Another honorary degree was awarded to Jaron Lanier, a scientist, composer, visual artist and author whose name is closely associated with virtual reality research. He coined the term “virtual reality” and in the early 1980s founded VPL Research, the first company to market virtual reality products. Lanier led the development of the first multi-person virtual worlds experienced using head-mounted displays, as well as the first “avatars,” or representations of users within such systems. He and his colleagues at VPL developed the first implementations of virtual reality in surgical simulation, vehicle interior prototyping and television production.
Lanier is a pianist and specialist in unusual musical instruments — especially the wind and string instruments of Asia. He also writes chamber and orchestral music, and has pioneered the use of virtual reality in musical stage performance.
Erica D’Almeida, of Warren, was the ceremony’s undergraduate speaker.
Almeida, who received a degree in architecture, was a vice president for the Student Senate and senior class president. She worked as a leader for NJIT’s Miniversity, which gives high school students tours of the campus, and served on a committee that oversaw the restoration of Eberhardt Hall, NJIT’s oldest and most distinguished building.
The life of Rita Thornton, the commencement’s graduate-student speaker, was chronicled in the award-winning film The Ditchdigger’s Daughter. When Thornton was a child, her father, who worked as a ditchdigger, wanted all six of his daughters to become doctors. Thornton, the first black woman to earn a doctorate in environmental science from NJIT, was the fourth of her sisters to earn a doctoral degree. For her dissertation, she studied air pollution in two Newark neighborhoods, analyzing how pollutants near to pre-schools trigger asthma in children. Her research prompted officials to install air pollution devices in pre schools so that children could breathe cleaner air. Corzine referred to her in his speech as “inspirational.”

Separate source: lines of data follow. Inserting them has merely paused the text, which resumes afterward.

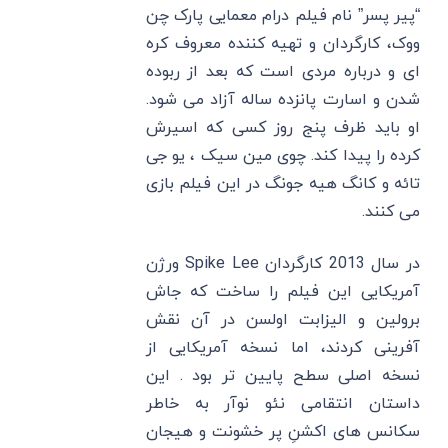
“پیر پسر” نام فیلم درام معمایی پارک چن
ووک، کارگردان و تهیه کننده معروف کره
ای و درباره مردی است که بعد از ربوده
شدن و اسارت پانزده ساله آزاد می شود.
او باید ظرف پنج روز کسی که اسیرش
کرده را پیدا کند. چوی مین سیک ، یو جی
تائه و کانگ هیه جونگ در این فیلم بازی
می کنند.
در سال 2013 کارگردان Spike Lee ورژن
آمریکایی این فیلم را ساخت که جاش
برولین و الیزابت اولسن در آن نقش
آفرینی کردند، اما نسخه آمریکایی از
نسخه اصلی سطح پایین تر بود . این
داستان انتقامی نئو نوآر به خاطر
سکانس ‌های اکشنِ پر خشونت و هیجان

“When walking around the NJIT campus,” said Thornton, “I noticed that NJIT had a new slogan: “The edge in knowledge.” My parents told my sisters and I that knowledge is the cutting instrument of life. People perish for the lack of knowledge; but with the proper knowledge, you can cut through any obstacle. And to cut through any obstacle, they said, the cutting instrument must be razor sharp. NJIT has given us students that sharpness by challenging us to find innovative ways to use science and technology to improve businesses, government and our communities.”